▶ _Exercise description_: Of all the lines in the records below, copy only those that contain the string "Table".
BEGIN
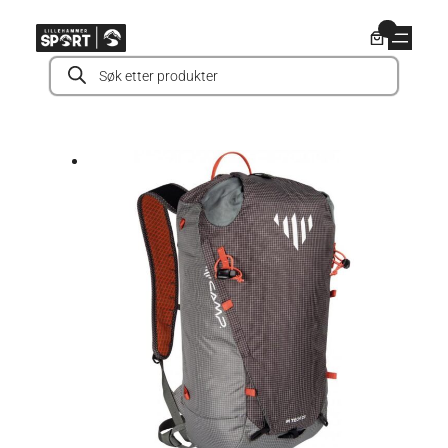
Hopp
0
til
Products
innhold
search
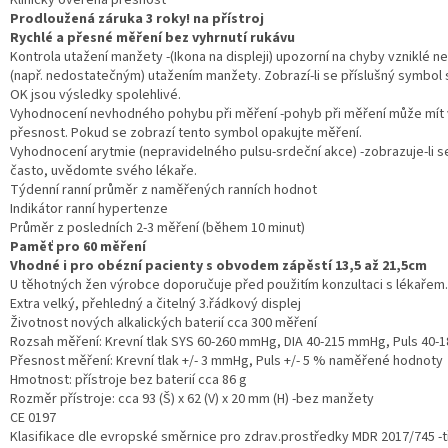
Prodloužená z
áruka 3 roky! na přístroj
Rychlé a přesné měření bez vyhrnutí rukávu
Kontrola utažení manžety -(Ikona na displeji) upozorní na chyby vzniklé
(např. nedostatečným) utažením manžety. Zobrazí-li se příslušný symbol 
OK jsou výsledky spolehlivé.
Vyhodnocení nevhodného pohybu při měření -pohyb při měření může mít v
přesnost. Pokud se zobrazí tento symbol opakujte měření.
Vyhodnocení arytmie (nepravidelného pulsu-srdeční akce) -zobrazuje-li s
často, uvědomte svého lékaře.
Týdenní ranní průměr z naměřených ranních hodnot
Indikátor ranní hypertenze
Průměr z posledních 2-3 měření (během 10 minut)
Paměť pro 60 měření
Vhodné i pro obézní pacienty s obvodem zápěstí 13,5 až 21,5cm
U těhotných žen výrobce doporučuje před použitím konzultaci s lékařem.
Extra velký, přehledný a čitelný 3.řádkový displej
Životnost nových alkalických baterií cca 300 měření
Rozsah měření: Krevní tlak SYS 60-260 mmHg, DIA 40-215 mmHg, Puls 40-1
Přesnost měření: Krevní tlak +/- 3 mmHg, Puls +/- 5 % naměřené hodnoty
Hmotnost: přístroje bez baterií cca 86 g
Rozměr přístroje: cca 93 (Š) x 62 (V) x 20 mm (H) -bez manžety
CE 0197
Klasifikace dle evropské směrnice pro zdrav.prostředky MDR 2017/745 -tří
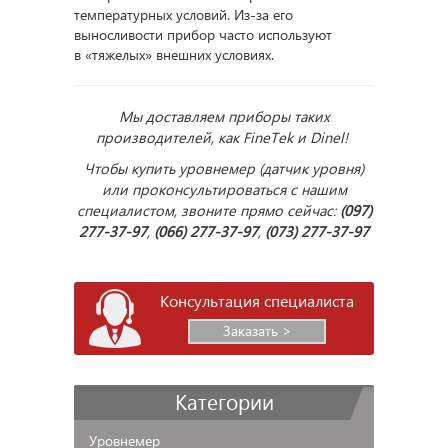
температурных условий. Из-за его
выносливости прибор часто используют
в «тяжелых» внешних условиях.
Мы доставляем приборы таких
производителей, как FineTek и Dinel!
Чтобы купить уровнемер (датчик уровня)
или проконсультироваться с нашим
специалистом, звоните прямо сейчас:
(097)
277-37-97
,
(066) 277-37-97
,
(073) 277-37-97
Консультация специалиста
Заказать >
Категории
Уровнемер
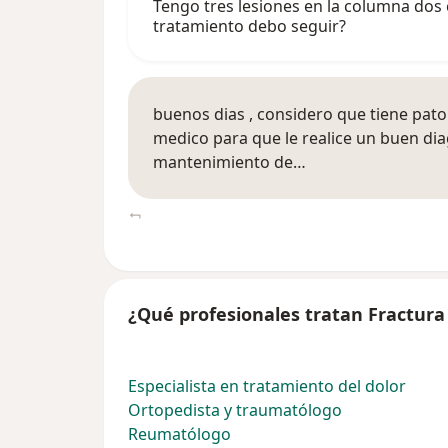
Tengo tres lesiones en la columna dos 
tratamiento debo seguir?
buenos dias , considero que tiene pat
medico para que le realice un buen dia
mantenimiento de…
¿Qué profesionales tratan Fractura 
Especialista en tratamiento del dolor
Ortopedista y traumatólogo
Reumatólogo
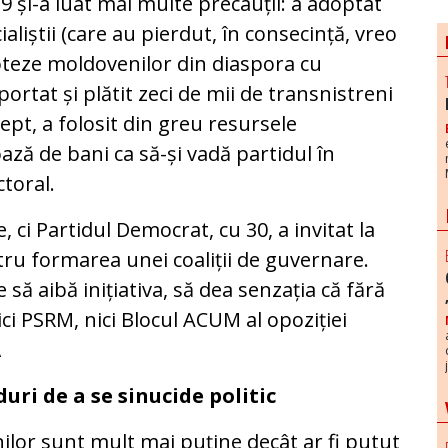
9 și-a luat mai multe precauții: a adoptat
liștii (care au pierdut, în consecință, vreo
voteze moldovenilor din diaspora cu
ortat și plătit zeci de mii de transnistreni
rept, a folosit din greu resursele
oază de bani ca să-și vadă partidul în
toral.
, ci Partidul Democrat, cu 30, a invitat la
tru formarea unei coaliții de guvernare.
să aibă inițiativa, să dea senzația că fără
ci PSRM, nici Blocul ACUM al opoziției
\
ri de a se sinucide politic
lor sunt mult mai puține decât ar fi putut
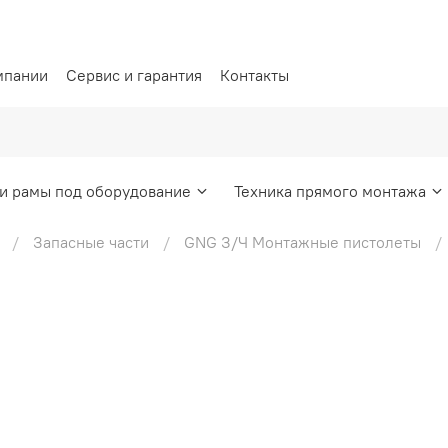
мпании
Сервис и гарантия
Контакты
и рамы под оборудование
Техника прямого монтажа
Запасные части
GNG З/Ч Монтажные пистолеты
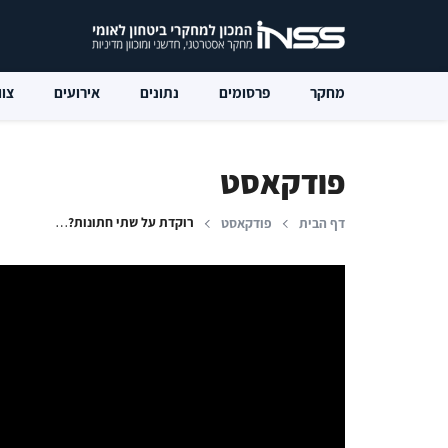
מחקר
פרסומים
נתונים
אירועים
צוו
פודקאסט
רוקדת על שתי חתונות? איחוד האמירויות: בין ישראל לאיראן
דף הבית
פודקאסט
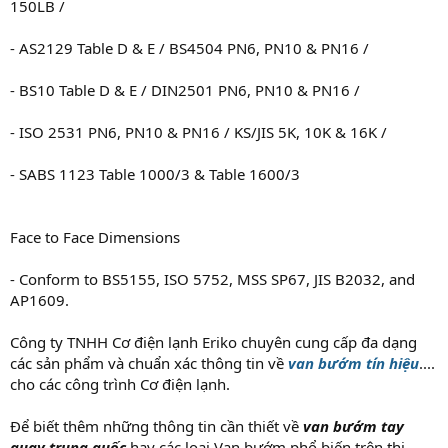
150LB /
- AS2129 Table D & E / BS4504 PN6, PN10 & PN16 /
- BS10 Table D & E / DIN2501 PN6, PN10 & PN16 /
- ISO 2531 PN6, PN10 & PN16 / KS/JIS 5K, 10K & 16K /
- SABS 1123 Table 1000/3 & Table 1600/3
Face to Face Dimensions
- Conform to BS5155, ISO 5752, MSS SP67, JIS B2032, and
AP1609.
Công ty TNHH Cơ điện lạnh Eriko chuyên cung cấp đa dạng
các sản phẩm và chuẩn xác thông tin về
van bướm tín hiệu
....
cho các công trình Cơ điện lạnh.
Để biết thêm những thông tin cần thiết về
van bướm tay
quay trung quốc
hay các loại Van bướm phổ biến trên thị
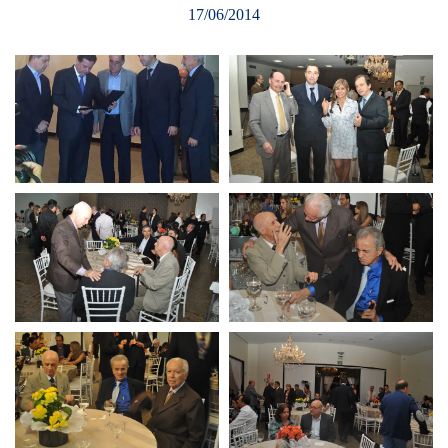
17/06/2014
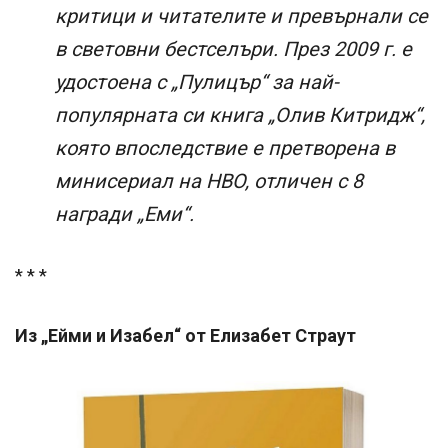
критици и читателите и превърнали се
в световни бестселъри. През 2009 г. е
удостоена с „Пулицър“ за най-
популярната си книга „Олив Китридж“,
която впоследствие е претворена в
минисериал на HBO, отличен с 8
награди „Еми“.
* * *
Из „Ейми и Изабел“ от Елизабет Страут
END
▶ _Reply_:
- AS2129 Table D & E / BS4504 PN6, PN10 & PN16 /
- BS10 Table D & E / DIN2501 PN6, PN10 & PN16 /
- SABS 1123 Table 1000/3 & Table 1600/3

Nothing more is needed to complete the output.